Rose Breasted Cockatoo
Rose Breasted Cockatoo Or Galah are Affectionate and friendly, the Galah Cockatoos have a reputation for being loving pets. They are sensitive birds, however, and require quite a bit of attention and interaction from their owners. Those interested in owning a Cockatoo should make sure that they have plenty of free time to spend with their new pet. They are active birds and need plenty of exercises to maintain their physical health. Fresh fruit is a good source of nutrition for them as well. Nuts such as walnuts, almonds, and pecans can be used as a training treat and are very healthy for them.
Characteristics of cockatoo
The most obvious physical characteristic is the strong, curved, broad bill. The upper mandible is prominent, curves downward, and comes to a point. It is not fused to the skull, which allows it to move independently, and contributes to the tremendous biting pressure the birds are able to exert.
A large macaw, for example, has a bite force of 35 kg/cm2 (500 lb/sq in), close to that of a large dog. The lower mandible is shorter, with a sharp, upward-facing cutting edge, which moves against the flat portion of the upper mandible in an anvil-like fashion.
Touch receptors occur along the inner edges of the keratinised bill, which are collectively known as the “bill tip organ“, allowing for highly dexterous manipulations. Seed-eating parrots have a strong tongue (containing similar touch receptors to those in the bill tip organ), which helps to manipulate seeds or position nuts in the bill so that the mandibles can apply an appropriate cracking force.

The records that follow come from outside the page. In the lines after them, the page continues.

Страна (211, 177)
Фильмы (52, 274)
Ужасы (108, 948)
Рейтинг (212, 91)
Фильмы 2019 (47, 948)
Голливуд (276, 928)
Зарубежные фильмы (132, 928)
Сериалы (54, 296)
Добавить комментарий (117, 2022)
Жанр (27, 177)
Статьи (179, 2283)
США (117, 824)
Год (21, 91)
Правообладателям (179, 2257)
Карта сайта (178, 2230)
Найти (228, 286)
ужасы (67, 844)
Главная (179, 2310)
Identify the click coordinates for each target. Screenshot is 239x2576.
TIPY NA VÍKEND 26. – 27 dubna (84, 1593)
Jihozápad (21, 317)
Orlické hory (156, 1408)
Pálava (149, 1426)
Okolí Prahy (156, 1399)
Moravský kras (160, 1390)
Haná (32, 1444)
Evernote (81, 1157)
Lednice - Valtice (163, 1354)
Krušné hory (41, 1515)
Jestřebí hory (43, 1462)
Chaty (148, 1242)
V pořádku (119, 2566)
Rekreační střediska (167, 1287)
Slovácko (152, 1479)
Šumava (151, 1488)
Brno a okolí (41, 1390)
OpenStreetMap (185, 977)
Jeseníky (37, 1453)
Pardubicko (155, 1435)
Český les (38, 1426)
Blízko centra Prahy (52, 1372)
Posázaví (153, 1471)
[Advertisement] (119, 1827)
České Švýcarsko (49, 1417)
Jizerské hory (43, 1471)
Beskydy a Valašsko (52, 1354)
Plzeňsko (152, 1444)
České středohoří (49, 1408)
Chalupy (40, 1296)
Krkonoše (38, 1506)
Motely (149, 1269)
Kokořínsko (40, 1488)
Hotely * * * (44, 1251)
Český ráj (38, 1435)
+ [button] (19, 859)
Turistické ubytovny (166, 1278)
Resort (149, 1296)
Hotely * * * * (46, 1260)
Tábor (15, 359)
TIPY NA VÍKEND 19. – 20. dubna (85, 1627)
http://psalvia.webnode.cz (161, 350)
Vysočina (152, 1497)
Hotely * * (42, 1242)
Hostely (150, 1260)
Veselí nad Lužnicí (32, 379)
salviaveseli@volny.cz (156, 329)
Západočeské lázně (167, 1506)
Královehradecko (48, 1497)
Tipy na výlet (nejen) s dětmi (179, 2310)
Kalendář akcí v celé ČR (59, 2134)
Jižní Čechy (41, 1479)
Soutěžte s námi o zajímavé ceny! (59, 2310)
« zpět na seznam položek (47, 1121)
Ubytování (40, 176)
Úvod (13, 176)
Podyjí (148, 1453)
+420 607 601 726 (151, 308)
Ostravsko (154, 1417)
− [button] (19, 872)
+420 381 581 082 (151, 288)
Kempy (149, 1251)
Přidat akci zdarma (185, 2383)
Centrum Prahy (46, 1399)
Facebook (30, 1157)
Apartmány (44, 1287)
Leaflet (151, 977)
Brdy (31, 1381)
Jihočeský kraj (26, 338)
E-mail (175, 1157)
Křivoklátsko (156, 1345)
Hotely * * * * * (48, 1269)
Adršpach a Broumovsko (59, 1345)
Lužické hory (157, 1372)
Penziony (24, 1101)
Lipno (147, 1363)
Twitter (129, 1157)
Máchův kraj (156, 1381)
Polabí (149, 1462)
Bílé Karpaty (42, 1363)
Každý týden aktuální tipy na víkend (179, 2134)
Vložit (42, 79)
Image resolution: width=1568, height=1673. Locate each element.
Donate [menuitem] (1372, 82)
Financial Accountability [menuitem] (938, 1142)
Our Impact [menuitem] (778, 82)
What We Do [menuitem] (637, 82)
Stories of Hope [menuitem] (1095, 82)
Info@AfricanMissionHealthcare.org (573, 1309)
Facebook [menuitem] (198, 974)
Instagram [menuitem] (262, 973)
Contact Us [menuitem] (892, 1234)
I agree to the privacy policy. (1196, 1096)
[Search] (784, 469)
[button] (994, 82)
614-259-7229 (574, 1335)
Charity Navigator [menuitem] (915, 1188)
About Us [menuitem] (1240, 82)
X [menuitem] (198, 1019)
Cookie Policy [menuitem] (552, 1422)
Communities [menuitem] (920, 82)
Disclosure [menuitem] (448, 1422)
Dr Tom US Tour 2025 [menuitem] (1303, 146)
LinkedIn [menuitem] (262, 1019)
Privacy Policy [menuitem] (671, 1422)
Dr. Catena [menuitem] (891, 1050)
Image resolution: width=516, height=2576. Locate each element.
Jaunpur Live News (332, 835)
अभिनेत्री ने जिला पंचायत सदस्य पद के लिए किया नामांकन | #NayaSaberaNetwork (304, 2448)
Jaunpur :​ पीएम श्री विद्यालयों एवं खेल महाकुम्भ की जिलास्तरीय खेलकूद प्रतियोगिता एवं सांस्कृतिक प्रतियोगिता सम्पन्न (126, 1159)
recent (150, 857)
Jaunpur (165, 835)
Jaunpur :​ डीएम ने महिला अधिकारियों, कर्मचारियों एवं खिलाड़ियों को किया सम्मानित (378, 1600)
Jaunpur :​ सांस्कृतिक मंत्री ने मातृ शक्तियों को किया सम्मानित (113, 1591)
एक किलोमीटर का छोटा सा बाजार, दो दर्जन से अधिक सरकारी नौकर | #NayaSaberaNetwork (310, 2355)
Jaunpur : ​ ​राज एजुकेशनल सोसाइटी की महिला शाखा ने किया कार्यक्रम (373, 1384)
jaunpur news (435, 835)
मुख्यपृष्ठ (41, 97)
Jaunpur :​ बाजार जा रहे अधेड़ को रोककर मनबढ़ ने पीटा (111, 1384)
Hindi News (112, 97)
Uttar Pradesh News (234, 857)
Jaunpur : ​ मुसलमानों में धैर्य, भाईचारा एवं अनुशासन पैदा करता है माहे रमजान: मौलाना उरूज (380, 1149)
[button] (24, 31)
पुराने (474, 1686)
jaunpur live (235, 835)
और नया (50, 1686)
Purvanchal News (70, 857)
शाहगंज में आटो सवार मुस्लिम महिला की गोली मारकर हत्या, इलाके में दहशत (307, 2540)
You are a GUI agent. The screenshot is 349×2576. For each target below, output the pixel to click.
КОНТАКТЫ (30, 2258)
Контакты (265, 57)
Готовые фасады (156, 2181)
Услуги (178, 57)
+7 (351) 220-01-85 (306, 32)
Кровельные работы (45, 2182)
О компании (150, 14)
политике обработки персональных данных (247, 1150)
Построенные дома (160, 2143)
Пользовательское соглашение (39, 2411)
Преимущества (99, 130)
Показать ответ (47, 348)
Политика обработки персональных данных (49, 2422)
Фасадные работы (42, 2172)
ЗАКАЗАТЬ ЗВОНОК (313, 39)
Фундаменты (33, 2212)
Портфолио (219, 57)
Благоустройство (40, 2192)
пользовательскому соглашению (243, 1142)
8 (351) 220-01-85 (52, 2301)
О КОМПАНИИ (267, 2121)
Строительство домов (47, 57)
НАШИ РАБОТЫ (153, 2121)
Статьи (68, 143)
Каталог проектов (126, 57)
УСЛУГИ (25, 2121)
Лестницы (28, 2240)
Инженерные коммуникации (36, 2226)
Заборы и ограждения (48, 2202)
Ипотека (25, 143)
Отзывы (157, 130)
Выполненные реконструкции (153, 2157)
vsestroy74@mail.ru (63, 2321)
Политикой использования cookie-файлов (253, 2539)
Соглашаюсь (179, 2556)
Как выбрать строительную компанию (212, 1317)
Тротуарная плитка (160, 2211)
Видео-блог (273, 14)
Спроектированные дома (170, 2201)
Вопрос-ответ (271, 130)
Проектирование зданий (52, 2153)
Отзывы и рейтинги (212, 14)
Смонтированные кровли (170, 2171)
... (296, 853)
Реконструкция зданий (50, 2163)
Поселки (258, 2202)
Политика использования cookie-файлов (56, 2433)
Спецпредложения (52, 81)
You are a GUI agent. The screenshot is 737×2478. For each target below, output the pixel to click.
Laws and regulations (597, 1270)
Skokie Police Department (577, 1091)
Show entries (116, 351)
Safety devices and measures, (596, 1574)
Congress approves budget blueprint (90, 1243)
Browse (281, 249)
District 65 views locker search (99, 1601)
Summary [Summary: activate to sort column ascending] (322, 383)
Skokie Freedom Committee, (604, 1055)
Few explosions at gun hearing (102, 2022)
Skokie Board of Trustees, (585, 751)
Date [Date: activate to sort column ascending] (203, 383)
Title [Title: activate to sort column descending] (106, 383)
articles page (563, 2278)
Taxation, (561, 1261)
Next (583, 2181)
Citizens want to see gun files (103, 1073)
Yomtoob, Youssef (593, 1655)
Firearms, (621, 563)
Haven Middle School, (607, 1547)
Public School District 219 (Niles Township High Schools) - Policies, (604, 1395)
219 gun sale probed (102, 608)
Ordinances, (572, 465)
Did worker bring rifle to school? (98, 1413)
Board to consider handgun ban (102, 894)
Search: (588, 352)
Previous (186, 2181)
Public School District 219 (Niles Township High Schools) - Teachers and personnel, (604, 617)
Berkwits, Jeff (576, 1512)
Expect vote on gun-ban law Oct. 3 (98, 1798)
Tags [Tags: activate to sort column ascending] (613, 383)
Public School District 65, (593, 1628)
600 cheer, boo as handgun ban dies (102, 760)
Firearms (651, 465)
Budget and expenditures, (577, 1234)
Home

The head is large, with eyes positioned high and laterally in the skull, so the visual field of parrots is unlike any other birds. Without turning its head, a parrot can see from just below its bill tip, all above its head, and quite far behind its head.
Parrots also have quite a wide frontal binocular field for a bird, although this is nowhere near as large as primate binocular visual fields.
Parrots have strong zygodactyl feet with sharp, elongated claws, which are used for climbing and swinging. Most species are capable of using their feet to manipulate food and other objects with a high degree of dexterity, in a similar manner to a human using their hands.
A study conducted with Australian parrots has demonstrated that they exhibit “handedness”, a distinct preference with regards to the foot used to pick up food, with adult parrots being almost exclusively “left-footed” or “right-footed”, and with the prevalence of each preference within the population varying by species.